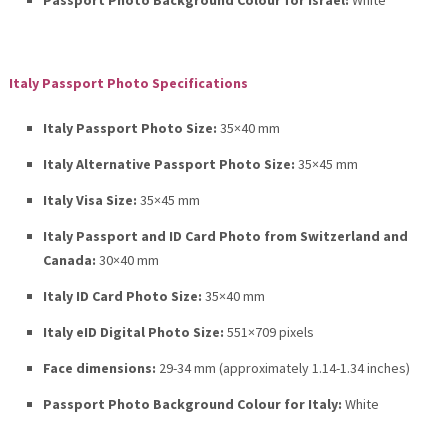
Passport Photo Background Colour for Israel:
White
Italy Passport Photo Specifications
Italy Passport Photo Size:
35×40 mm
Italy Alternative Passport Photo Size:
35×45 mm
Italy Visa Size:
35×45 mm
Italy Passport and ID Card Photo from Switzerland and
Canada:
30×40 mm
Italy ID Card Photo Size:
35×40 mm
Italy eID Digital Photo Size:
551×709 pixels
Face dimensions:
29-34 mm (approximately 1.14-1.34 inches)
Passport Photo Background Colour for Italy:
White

┄┄┄┄┄┄┄┄┄┄

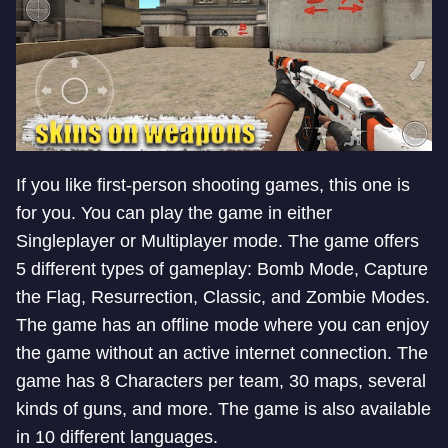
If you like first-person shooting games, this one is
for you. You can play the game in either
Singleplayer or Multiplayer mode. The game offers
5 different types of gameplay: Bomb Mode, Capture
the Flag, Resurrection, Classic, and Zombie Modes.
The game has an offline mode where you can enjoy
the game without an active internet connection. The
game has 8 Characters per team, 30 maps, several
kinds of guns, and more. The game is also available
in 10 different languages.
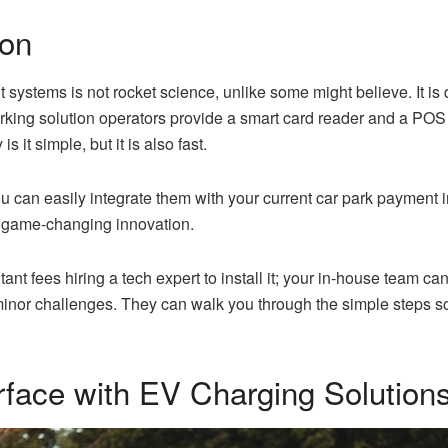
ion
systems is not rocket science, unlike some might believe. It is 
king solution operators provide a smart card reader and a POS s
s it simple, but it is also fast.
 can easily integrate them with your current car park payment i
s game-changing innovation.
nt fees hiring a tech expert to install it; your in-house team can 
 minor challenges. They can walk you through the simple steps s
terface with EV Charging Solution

┄┄┄┄┄┄┄┄┄┄

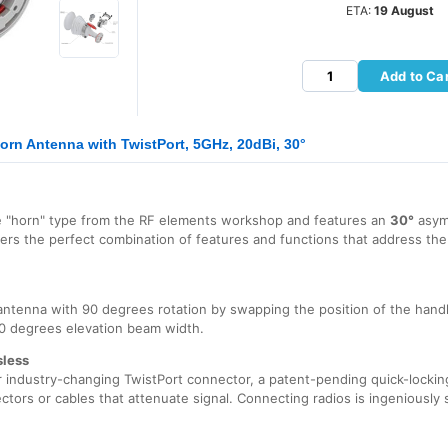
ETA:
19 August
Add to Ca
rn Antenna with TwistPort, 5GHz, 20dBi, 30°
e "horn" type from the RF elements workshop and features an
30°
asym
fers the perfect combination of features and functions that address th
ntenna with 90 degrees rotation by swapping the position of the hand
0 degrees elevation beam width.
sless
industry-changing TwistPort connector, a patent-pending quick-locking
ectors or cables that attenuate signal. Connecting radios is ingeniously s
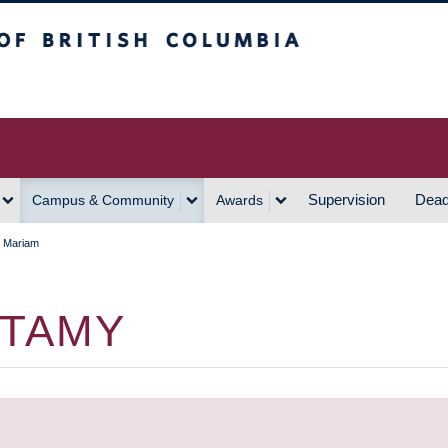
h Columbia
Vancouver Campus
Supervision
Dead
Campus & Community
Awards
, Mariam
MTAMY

┄┄┄┄┄┄┄┄┄┄

TASK PROMPT:
The only reply wanted is the number of lines in the records above containing the word "Background".

ANSWER BOX:
2